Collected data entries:
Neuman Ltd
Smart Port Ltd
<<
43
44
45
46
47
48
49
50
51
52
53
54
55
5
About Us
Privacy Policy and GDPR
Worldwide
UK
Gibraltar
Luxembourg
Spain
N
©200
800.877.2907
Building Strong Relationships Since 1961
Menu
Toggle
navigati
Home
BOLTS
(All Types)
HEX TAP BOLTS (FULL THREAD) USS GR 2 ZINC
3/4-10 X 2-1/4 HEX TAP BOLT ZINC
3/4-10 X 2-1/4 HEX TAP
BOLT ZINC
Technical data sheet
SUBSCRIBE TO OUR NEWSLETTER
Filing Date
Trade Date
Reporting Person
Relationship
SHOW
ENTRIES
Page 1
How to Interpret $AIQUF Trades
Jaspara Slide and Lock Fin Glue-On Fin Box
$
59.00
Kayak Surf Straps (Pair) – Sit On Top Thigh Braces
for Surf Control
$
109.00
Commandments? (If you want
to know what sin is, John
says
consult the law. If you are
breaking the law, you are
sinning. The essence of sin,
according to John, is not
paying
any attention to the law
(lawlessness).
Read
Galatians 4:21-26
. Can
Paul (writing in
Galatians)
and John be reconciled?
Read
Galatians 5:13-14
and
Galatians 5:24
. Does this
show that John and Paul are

| The problem |
All of the entries should be repeated word for word.

| Solution |
Neuman Ltd
Smart Port Ltd
<<
43
44
45
46
47
48
49
50
51
52
53
54
55
5
About Us
Privacy Policy and GDPR
Worldwide
UK
Gibraltar
Luxembourg
Spain
N
©200
800.877.2907
Building Strong Relationships Since 1961
Menu
Toggle
navigati
Home
BOLTS
(All Types)
HEX TAP BOLTS (FULL THREAD) USS GR 2 ZINC
3/4-10 X 2-1/4 HEX TAP BOLT ZINC
3/4-10 X 2-1/4 HEX TAP
BOLT ZINC
Technical data sheet
SUBSCRIBE TO OUR NEWSLETTER
Filing Date
Trade Date
Reporting Person
Relationship
SHOW
ENTRIES
Page 1
How to Interpret $AIQUF Trades
Jaspara Slide and Lock Fin Glue-On Fin Box
$
59.00
Kayak Surf Straps (Pair) – Sit On Top Thigh Braces
for Surf Control
$
109.00
Commandments? (If you want
to know what sin is, John
says
consult the law. If you are
breaking the law, you are
sinning. The essence of sin,
according to John, is not
paying
any attention to the law
(lawlessness).
Read
Galatians 4:21-26
. Can
Paul (writing in
Galatians)
and John be reconciled?
Read
Galatians 5:13-14
and
Galatians 5:24
. Does this
show that John and Paul are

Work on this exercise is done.